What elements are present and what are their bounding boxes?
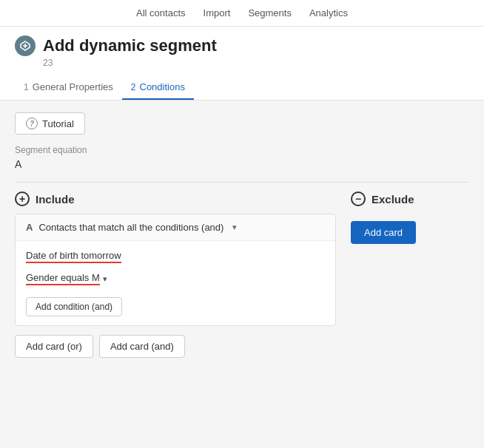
page-title-icon	[15, 35, 36, 56]
tab2-number: 2	[131, 82, 136, 92]
include-card: A Contacts that match all the conditions…	[15, 214, 336, 326]
exclude-section: − Exclude Add card	[351, 191, 469, 244]
tab-conditions[interactable]: 2 Conditions	[122, 75, 194, 100]
card-header[interactable]: A Contacts that match all the conditions…	[16, 214, 335, 241]
tutorial-button[interactable]: ? Tutorial	[15, 112, 85, 135]
nav-analytics[interactable]: Analytics	[309, 7, 348, 18]
exclude-add-card-button[interactable]: Add card	[351, 221, 416, 244]
card-chevron-icon: ▾	[232, 223, 237, 232]
page-subtitle: 23	[15, 58, 469, 68]
equation-value: A	[15, 158, 469, 170]
exclude-icon: −	[351, 191, 366, 206]
condition-1-underline: Date of birth tomorrow	[26, 250, 121, 263]
nav-import[interactable]: Import	[204, 7, 231, 18]
top-nav: All contacts Import Segments Analytics	[0, 0, 484, 27]
condition-2-chevron-icon: ▾	[103, 274, 107, 284]
condition-2-text[interactable]: Gender equals M ▾	[26, 272, 325, 285]
equation-section: Segment equation A	[15, 145, 469, 170]
condition-2-underline: Gender equals M	[26, 272, 100, 285]
page-header: Add dynamic segment 23 1 General Propert…	[0, 27, 484, 101]
include-icon: +	[15, 191, 30, 206]
nav-segments[interactable]: Segments	[248, 7, 292, 18]
card-header-text: Contacts that match all the conditions (…	[38, 222, 223, 233]
card-body: Date of birth tomorrow Gender equals M ▾…	[16, 241, 335, 325]
divider	[15, 182, 469, 183]
add-condition-label: Add condition (and)	[36, 302, 112, 312]
exclude-title: Exclude	[372, 193, 414, 206]
tabs-container: 1 General Properties 2 Conditions	[15, 75, 469, 100]
include-title: Include	[36, 193, 75, 206]
condition-1-text[interactable]: Date of birth tomorrow	[26, 250, 325, 263]
tutorial-label: Tutorial	[42, 118, 74, 129]
card-letter: A	[26, 222, 33, 233]
nav-all-contacts[interactable]: All contacts	[136, 7, 185, 18]
add-condition-button[interactable]: Add condition (and)	[26, 297, 122, 316]
main-content: ? Tutorial Segment equation A + Include …	[0, 101, 484, 370]
tab-general-properties[interactable]: 1 General Properties	[15, 75, 122, 100]
main-grid: + Include A Contacts that match all the …	[15, 191, 469, 358]
exclude-header: − Exclude	[351, 191, 469, 206]
page-title: Add dynamic segment	[43, 36, 217, 55]
include-section: + Include A Contacts that match all the …	[15, 191, 336, 358]
bottom-buttons: Add card (or) Add card (and)	[15, 335, 336, 358]
condition-1: Date of birth tomorrow	[26, 250, 325, 263]
tab1-number: 1	[24, 82, 29, 92]
add-card-or-button[interactable]: Add card (or)	[15, 335, 93, 358]
tutorial-icon: ?	[26, 118, 38, 129]
tab2-label: Conditions	[140, 81, 185, 92]
condition-2: Gender equals M ▾	[26, 272, 325, 285]
tab1-label: General Properties	[33, 81, 113, 92]
equation-label: Segment equation	[15, 145, 469, 155]
add-card-and-button[interactable]: Add card (and)	[99, 335, 185, 358]
include-header: + Include	[15, 191, 336, 206]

|---|

*EXERCISE AIM:*
The copy you return must match the records above exactly, minus any images.

*RESPONSE AREA:*
What elements are present and what are their bounding boxes?
page-title-icon	[15, 35, 36, 56]
tab2-number: 2	[131, 82, 136, 92]
include-card: A Contacts that match all the conditions…	[15, 214, 336, 326]
exclude-section: − Exclude Add card	[351, 191, 469, 244]
tab-conditions[interactable]: 2 Conditions	[122, 75, 194, 100]
card-header[interactable]: A Contacts that match all the conditions…	[16, 214, 335, 241]
tutorial-button[interactable]: ? Tutorial	[15, 112, 85, 135]
nav-analytics[interactable]: Analytics	[309, 7, 348, 18]
exclude-add-card-button[interactable]: Add card	[351, 221, 416, 244]
card-chevron-icon: ▾	[232, 223, 237, 232]
page-subtitle: 23	[15, 58, 469, 68]
equation-value: A	[15, 158, 469, 170]
exclude-icon: −	[351, 191, 366, 206]
condition-1-underline: Date of birth tomorrow	[26, 250, 121, 263]
nav-import[interactable]: Import	[204, 7, 231, 18]
top-nav: All contacts Import Segments Analytics	[0, 0, 484, 27]
condition-2-chevron-icon: ▾	[103, 274, 107, 284]
condition-2-text[interactable]: Gender equals M ▾	[26, 272, 325, 285]
equation-section: Segment equation A	[15, 145, 469, 170]
condition-2-underline: Gender equals M	[26, 272, 100, 285]
page-header: Add dynamic segment 23 1 General Propert…	[0, 27, 484, 101]
include-icon: +	[15, 191, 30, 206]
nav-segments[interactable]: Segments	[248, 7, 292, 18]
card-header-text: Contacts that match all the conditions (…	[38, 222, 223, 233]
card-body: Date of birth tomorrow Gender equals M ▾…	[16, 241, 335, 325]
divider	[15, 182, 469, 183]
add-condition-label: Add condition (and)	[36, 302, 112, 312]
exclude-title: Exclude	[372, 193, 414, 206]
tabs-container: 1 General Properties 2 Conditions	[15, 75, 469, 100]
include-title: Include	[36, 193, 75, 206]
condition-1-text[interactable]: Date of birth tomorrow	[26, 250, 325, 263]
tutorial-label: Tutorial	[42, 118, 74, 129]
card-letter: A	[26, 222, 33, 233]
nav-all-contacts[interactable]: All contacts	[136, 7, 185, 18]
add-condition-button[interactable]: Add condition (and)	[26, 297, 122, 316]
main-content: ? Tutorial Segment equation A + Include …	[0, 101, 484, 370]
tab-general-properties[interactable]: 1 General Properties	[15, 75, 122, 100]
main-grid: + Include A Contacts that match all the …	[15, 191, 469, 358]
exclude-header: − Exclude	[351, 191, 469, 206]
page-title: Add dynamic segment	[43, 36, 217, 55]
include-section: + Include A Contacts that match all the …	[15, 191, 336, 358]
bottom-buttons: Add card (or) Add card (and)	[15, 335, 336, 358]
condition-1: Date of birth tomorrow	[26, 250, 325, 263]
tab1-number: 1	[24, 82, 29, 92]
add-card-or-button[interactable]: Add card (or)	[15, 335, 93, 358]
tutorial-icon: ?	[26, 118, 38, 129]
tab2-label: Conditions	[140, 81, 185, 92]
condition-2: Gender equals M ▾	[26, 272, 325, 285]
tab1-label: General Properties	[33, 81, 113, 92]
equation-label: Segment equation	[15, 145, 469, 155]
add-card-and-button[interactable]: Add card (and)	[99, 335, 185, 358]
include-header: + Include	[15, 191, 336, 206]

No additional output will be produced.